I knew him as a professor, and as a neighbor.  Then I witnessed his role as pastor of a congregation of some twenty-thousand collegians when he led us to the Communion Table in the great conference hall at the University of Illinois (Urbana 1981).  He raised a loaf of bread, and broke it.  He drew us to the table of mercy and grace, forgiveness and hope.  I’ll never forget it.

Carolyn and I were on the hunt for Charles Dicken’s Museum in London in 1994 (our twenty-fifth anniversary trip).  We rode the London Double Decker through the city and by no advanced planning, stumbled across All Soul’s Church.  We saw the name on the map, jumped off the bus and walked to the domed worship center, wondering – could this be the place?  The marquis identified John R. W. Stott as rector, and announced that he would be speaking the following morning (Sunday).  After visiting St. Paul’s Cathedral and Westminster Abbey, we just assumed it would be another ecclesiastical museum, long on history, short on worshippers.  We thought we would “pad” the audience for our old friend.
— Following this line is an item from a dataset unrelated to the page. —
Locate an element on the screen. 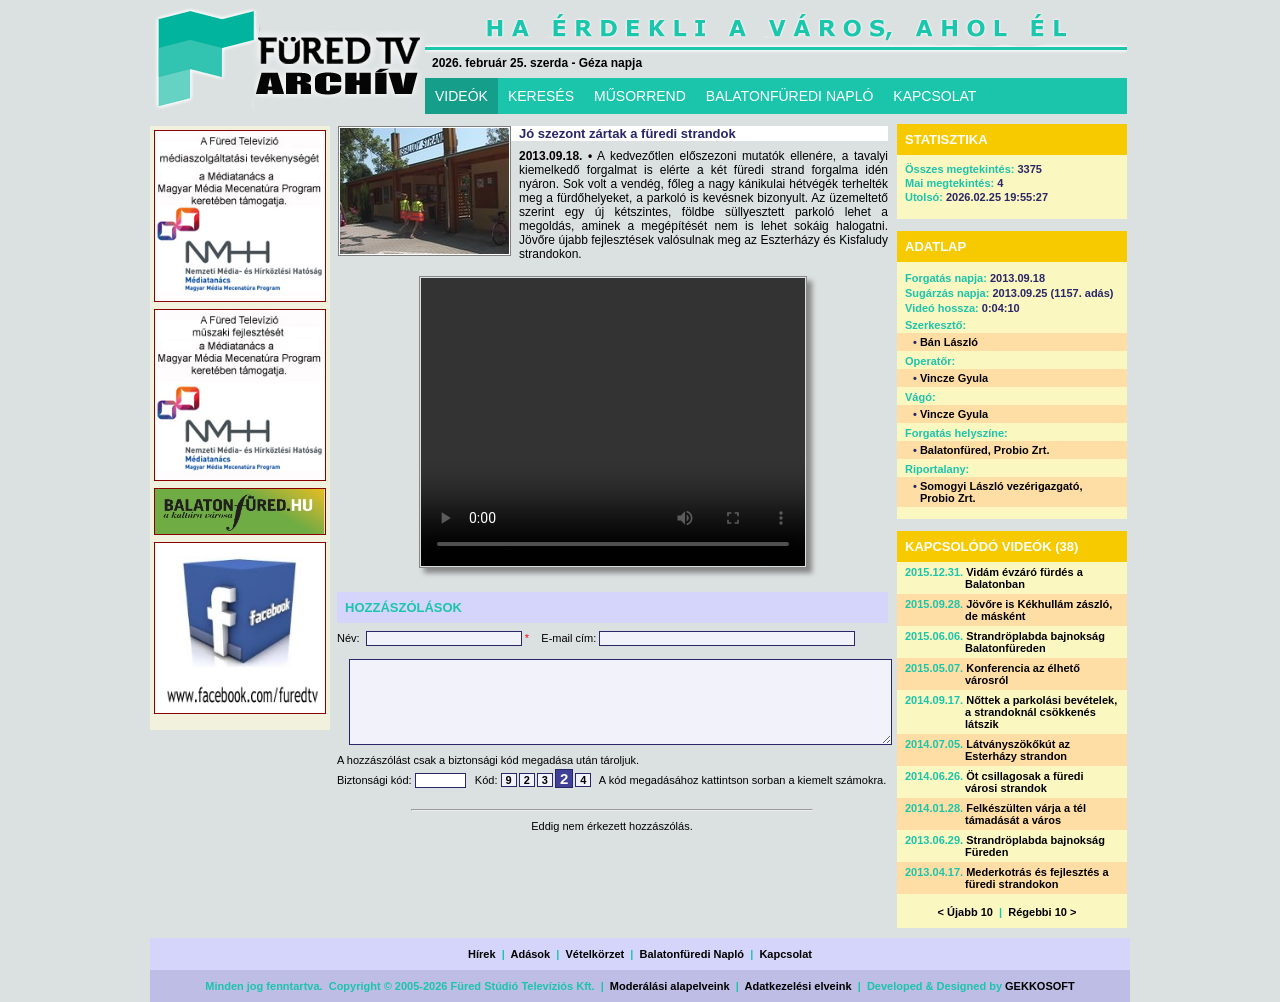 The image size is (1280, 1002). Öt csillagosak a füredi városi strandok is located at coordinates (1024, 782).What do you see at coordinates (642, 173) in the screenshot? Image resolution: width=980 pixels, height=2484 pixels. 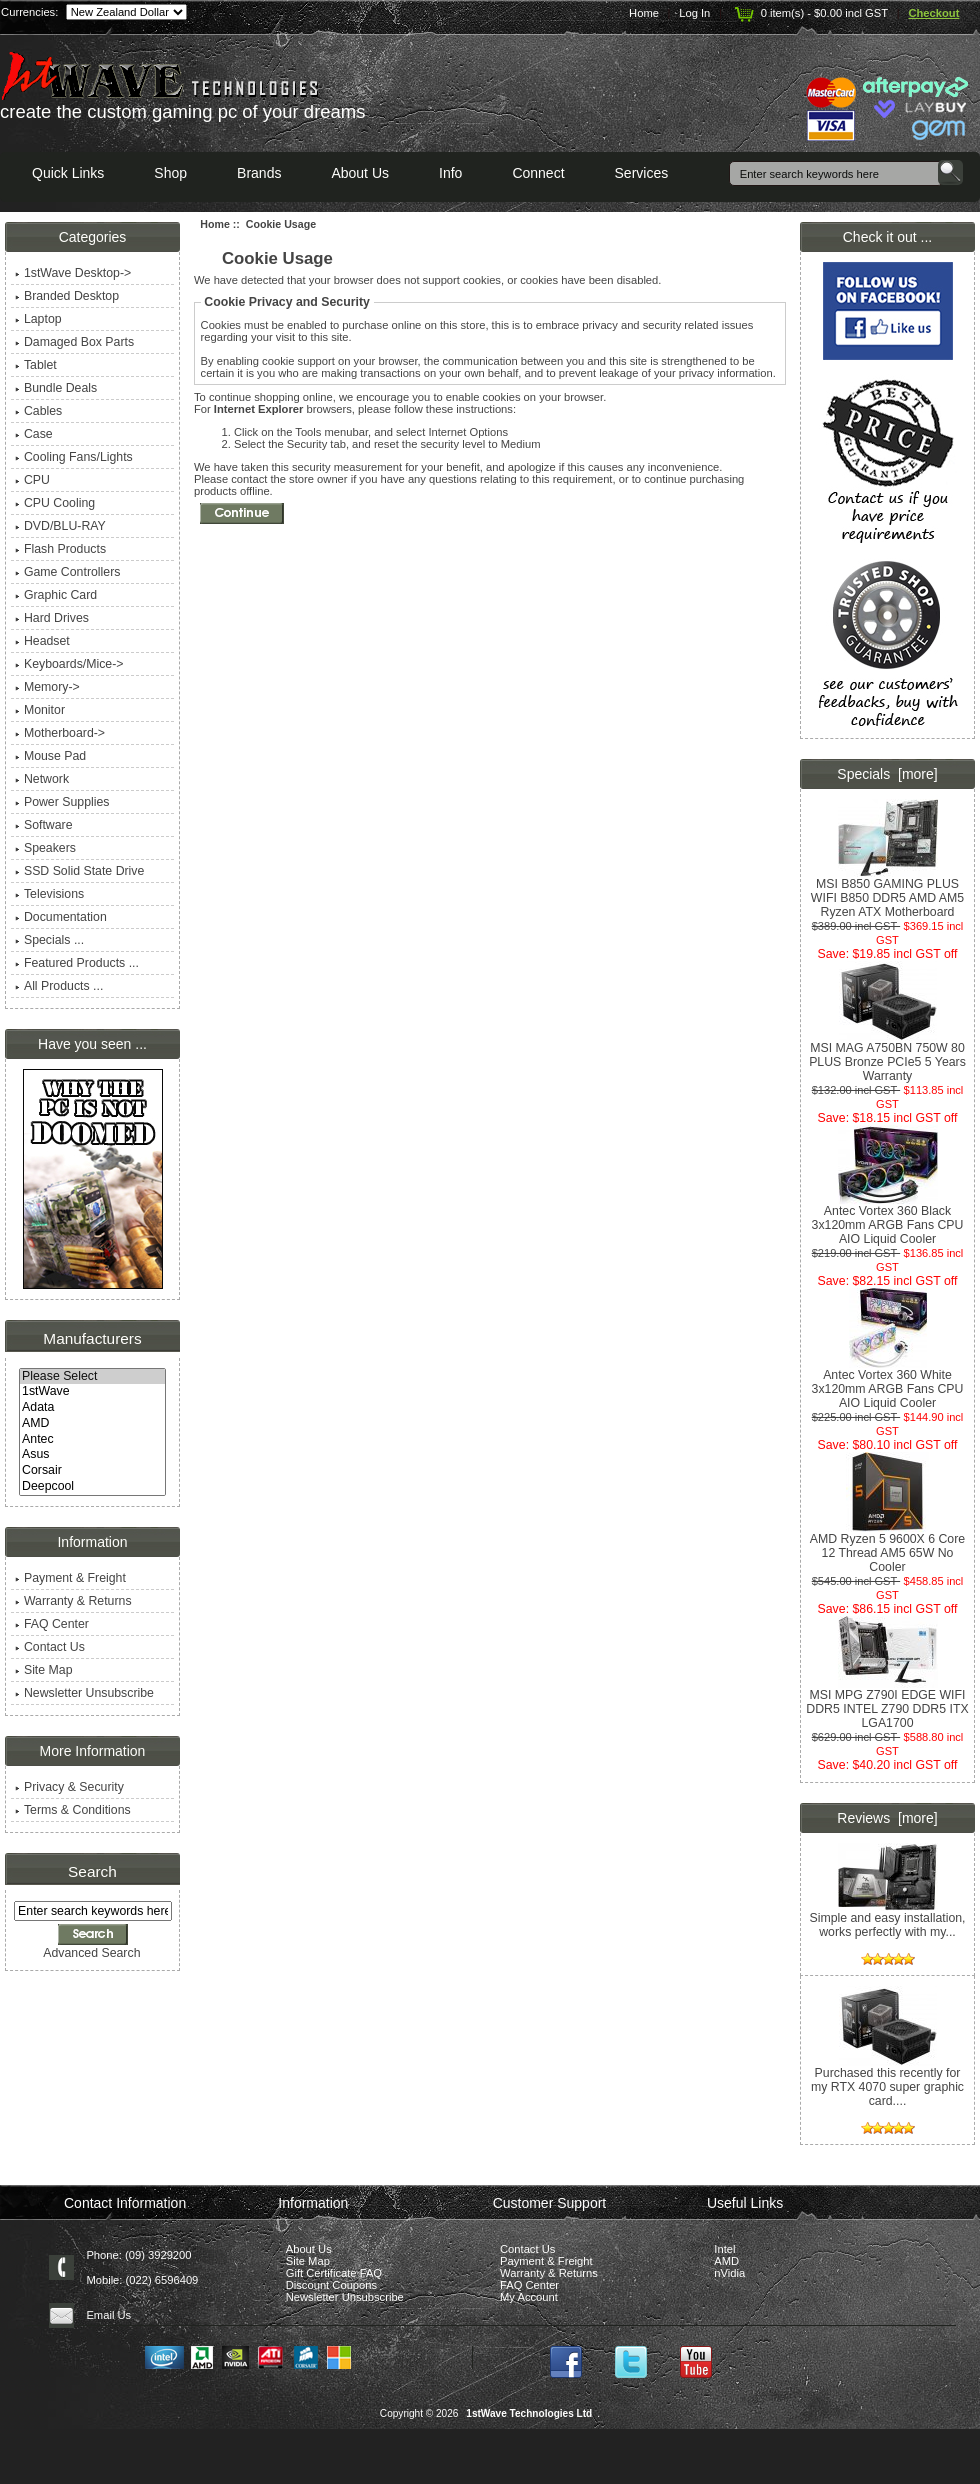 I see `Services` at bounding box center [642, 173].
We arrived promptly at eleven the next morning.  But there were no seats left.  Every spot, including all those in the balcony, were taken.  Crowds waited in the lobby.  We were ushered to the front and invited to take our place on the floor.  Dr. Stott preached that morning, as promised.  We enjoyed an unforgettable conversation afterwards, reminiscing over the Trinity years.

In 2005, Time Magazine listed Stott as one of the 100 most influential people in the world.  In his response, Billy Graham stated that Stott’s work is foundational to the explosive growth of the church in the developing world.

It saddens me today to think of the loss.  His family was by his side.  They all listened to Handel’s Messiah as Dr. Stott breathed his last.  His legacy lives in the hearts and minds of everyone who knew him, everyone who read any of his fifty books, all of us who aspire to be ministers of reconciliation.